Keterjangkauan akses juga merupakan sebuah tantangan besar sekaligus kesempatan yang dapat dimanfaatkan dalam mengembangkan layanan bayi tabung. Melalui sinergi dengan pusat pelayanan kesehatan yang telah ada di Indonesia akan mempercepat peningkatan keterjangkauan akses secara fisik.

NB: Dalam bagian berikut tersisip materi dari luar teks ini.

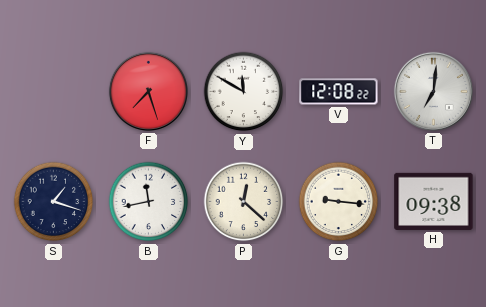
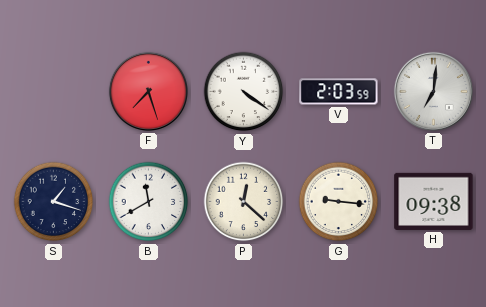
Y: 11:50 -> 4:21
V: 12:08 -> 2:03
B: 11:43 -> 11:40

Keterbatasan akses yang lain untuk pasien mendapatkan pelayanan fertilitas adalah dari segi pendanaan. Dengan memanfaatkan kemajuan industri perbankan yang ada saat ini, pembiayaan pelayanan dapat dikelola agar memudahkan pasien, sebagai contoh di Jepang. Selain budaya masyarakatnya yang sangat peduli tentang kesehatan reproduksi, pelayanan tersebut pun telah dijamin oleh jaminan kesehatan. "Hal ini akan membuka akses yang sangat luas terhadap masyarakat mendapat pelayanan bayi tabung,” jelasnya.
Untuk mendirikan sebuah Pusat Fertilitas, ada beberapa hal yang harus dipenuhi oleh rumah sakit atau klinik. Selain harus memiliki teknologi dan fasilitas yang lengkap, pusat fertilitas diwajibkan untuk memiliki tim medis yang berkompeten di bidangnya, seperti dokter umum, gynecologist, perawat, embryologist, dan counselor.
Dalam era kedokteran presisi di bidang reproduksi, riset selalu diperlukan untuk terus berinovasi sehingga pelayanan fertilitas dapat semakin meningkat. Pelayanan bayi tabung sangat bergantung pada orang-orang yang bekerja di belakangnya, dalam hal ini dokter dan embriologis. "Indonesia harus berbangga, karena saat ini telah memiliki pakar-pakar di kedua bidang tersebut. Sehingga pelayanan berkualitas dan berbasis bukti ilmiah pasti dapat kita wujudkan disini,” tutupnya.